In 1804, they made a formal commitment to join forces and invite other women to “devote themselves to the education of orphans and especially to the formation of teachers, who were to go wherever they were needed… to instruct the poor…” Their collaboration in education was more than a melding of their educational backgrounds. They each brought a personality to the endeavor which gave a unique spirit to the enterprise.

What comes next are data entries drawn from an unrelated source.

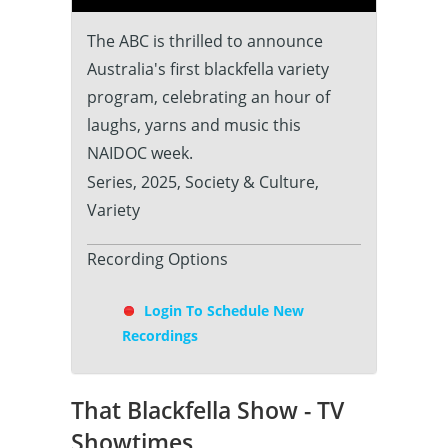
The ABC is thrilled to announce
Australia's first blackfella variety
program, celebrating an hour of
laughs, yarns and music this
NAIDOC week.
Series, 2025, Society & Culture,
Variety
Recording Options
Login To Schedule New
Recordings
That Blackfella Show - TV
Showtimes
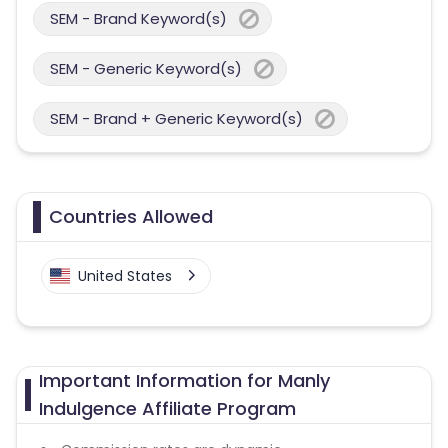
SEM - Brand Keyword(s)
SEM - Generic Keyword(s)
SEM - Brand + Generic Keyword(s)
Countries Allowed
United States
Important Information for Manly
Indulgence Affiliate Program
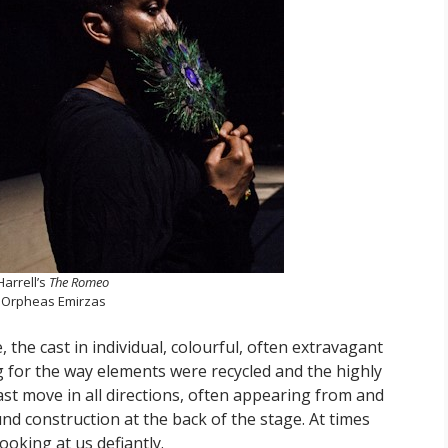
Harrell’s
The Romeo
 Orpheas Emirzas
 the cast in individual, colourful, often extravagant
g for the way elements were recycled and the highly
ast move in all directions, often appearing from and
d construction at the back of the stage. At times
ooking at us defiantly.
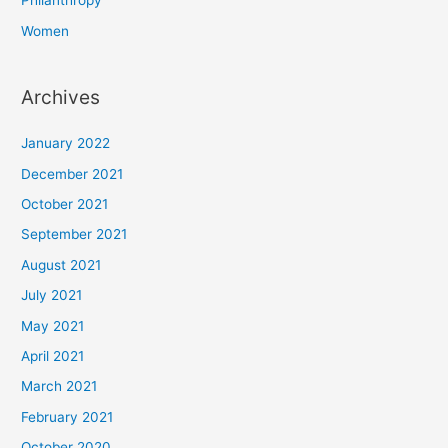
Philanthropy
Women
Archives
January 2022
December 2021
October 2021
September 2021
August 2021
July 2021
May 2021
April 2021
March 2021
February 2021
October 2020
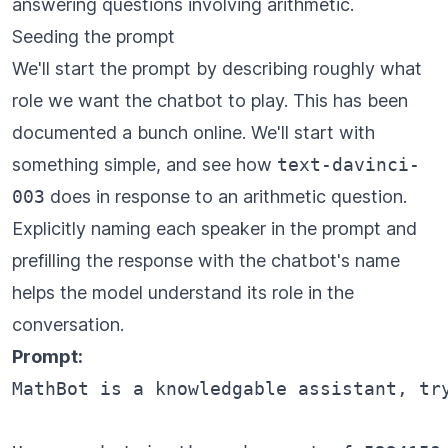
answering questions involving arithmetic.
Seeding the prompt
We'll start the prompt by describing roughly what
role we want the chatbot to play. This has been
documented a bunch online. We'll start with
something simple, and see how
text-davinci-
003
does in response to an arithmetic question.
Explicitly naming each speaker in the prompt and
prefilling the response with the chatbot's name
helps the model understand its role in the
conversation.
Prompt:
MathBot is a knowledgable assistant, tr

Julie was a born leader with unbounded energy which gave her courage to embrace large undertakings with a deep inner peace. Sr. Mary Linscott describes her well:

Her temperament made relations with her easy. All her correspondence gives the lie to the tranquilly smiling portrait that satisfied the piety of the nineteenth century. She must have been quick, lively and vivacious, her Gallic pungency never far from the surface, brisk in manner and ready of wit. On a journey it was hard to keep up with her and she used to laugh about the pas de géant that outdistanced Sisters much younger than herself. She would lend a hand with anything, from joining in to help with the wash as soon as she arrived at Ghent to taking over as class at St. Hubert. She would do the early morning marketing herself, enjoying the preliminary skirmish with the stall-holder to fix a price and not at all put out when the piglets she bought once followed her back to church. All the evidence indicates that there was a buoyancy and sense of humour in Mère Julie that made her thoroughly good to live with and a fire about her that kindled enthusiasm. Her charm was infections. “She made us so happy at Namur,” wrote one of the first sisters. “She was so lively and yet so interested in each one.” “I remember her kindness and her laughter…she was gay (joyous, my translation) and liked to see us gay (joyous) too, so she used to make us laugh.” Apparently she was everywhere at once. “You never knew where you might meet Mère Julie. She would come into class when she was least expected…always brisk and always smiling and you felt better, somehow, for having seen her.” Her comments were graphic and her vital interest covered everything from the way the Sisters read and wrote and spelt to the way that the butter was salted or to the “great beam and thirteen bars” that she put on the main school gate at Namur when the Cossacks were in the town after Napoleon’s retreat from Moscow.